▶ GIVEN DATA
____________________
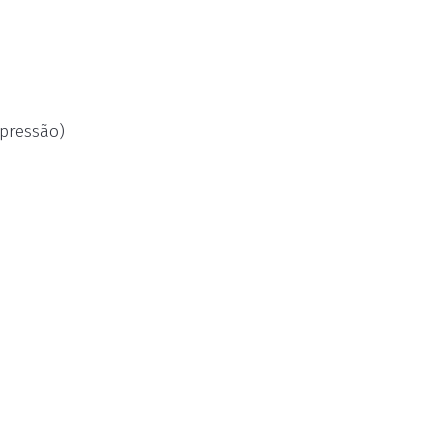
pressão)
____________________
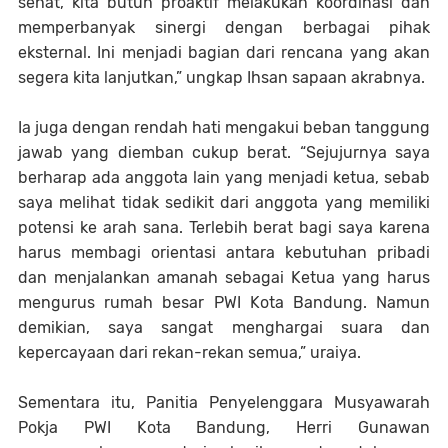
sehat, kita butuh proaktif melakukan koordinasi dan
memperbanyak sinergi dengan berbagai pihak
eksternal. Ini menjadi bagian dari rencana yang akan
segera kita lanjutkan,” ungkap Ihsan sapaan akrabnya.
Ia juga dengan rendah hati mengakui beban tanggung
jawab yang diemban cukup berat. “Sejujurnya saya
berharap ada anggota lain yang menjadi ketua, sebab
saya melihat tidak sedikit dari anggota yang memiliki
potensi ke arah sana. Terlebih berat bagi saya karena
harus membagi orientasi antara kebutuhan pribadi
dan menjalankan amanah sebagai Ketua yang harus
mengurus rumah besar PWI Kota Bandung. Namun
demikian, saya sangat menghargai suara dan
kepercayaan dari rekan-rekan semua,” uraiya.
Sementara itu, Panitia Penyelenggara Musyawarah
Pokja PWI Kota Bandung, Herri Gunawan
____________________
▶ ASSIGNMENT
Could you restate word for word the lines above from the one containing "sehat, kita butuh" through the one containing "Pokja PWI Kota Bandung, Herri Gunawan", both included, and nothing else?

▶ TASK RESPONSE
sehat, kita butuh proaktif melakukan koordinasi dan
memperbanyak sinergi dengan berbagai pihak
eksternal. Ini menjadi bagian dari rencana yang akan
segera kita lanjutkan,” ungkap Ihsan sapaan akrabnya.
Ia juga dengan rendah hati mengakui beban tanggung
jawab yang diemban cukup berat. “Sejujurnya saya
berharap ada anggota lain yang menjadi ketua, sebab
saya melihat tidak sedikit dari anggota yang memiliki
potensi ke arah sana. Terlebih berat bagi saya karena
harus membagi orientasi antara kebutuhan pribadi
dan menjalankan amanah sebagai Ketua yang harus
mengurus rumah besar PWI Kota Bandung. Namun
demikian, saya sangat menghargai suara dan
kepercayaan dari rekan-rekan semua,” uraiya.
Sementara itu, Panitia Penyelenggara Musyawarah
Pokja PWI Kota Bandung, Herri Gunawan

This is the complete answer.